*** GIVEN RECORDS Section Begins ***

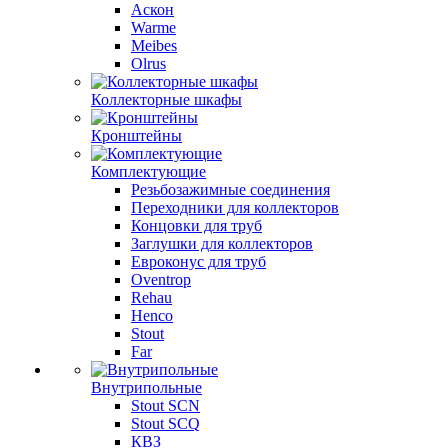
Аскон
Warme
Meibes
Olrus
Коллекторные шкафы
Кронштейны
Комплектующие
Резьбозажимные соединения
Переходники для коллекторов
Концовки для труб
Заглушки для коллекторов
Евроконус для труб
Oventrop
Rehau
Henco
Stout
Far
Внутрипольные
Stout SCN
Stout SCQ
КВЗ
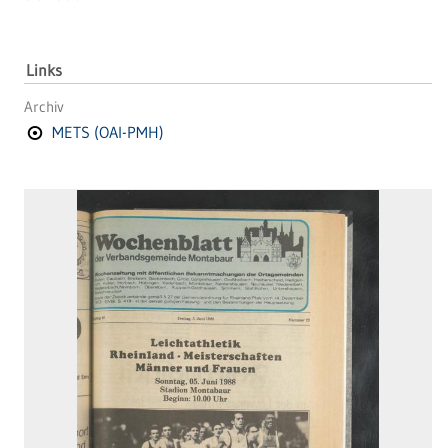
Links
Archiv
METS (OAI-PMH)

*** GIVEN RECORDS Section Ends ***
*** GIVEN RECORDS Section Begins ***

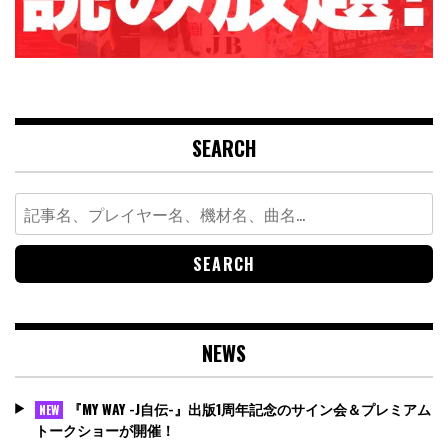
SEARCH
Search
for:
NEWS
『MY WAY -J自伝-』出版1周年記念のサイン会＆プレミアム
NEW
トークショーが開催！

*** GIVEN RECORDS Section Ends ***

▶ **PROBLEM REQUIREMENTS**:
Scan the material above. Return every line containing the string "труб".

▶ **WRITTEN ANSWER**:
Концовки для труб
Евроконус для труб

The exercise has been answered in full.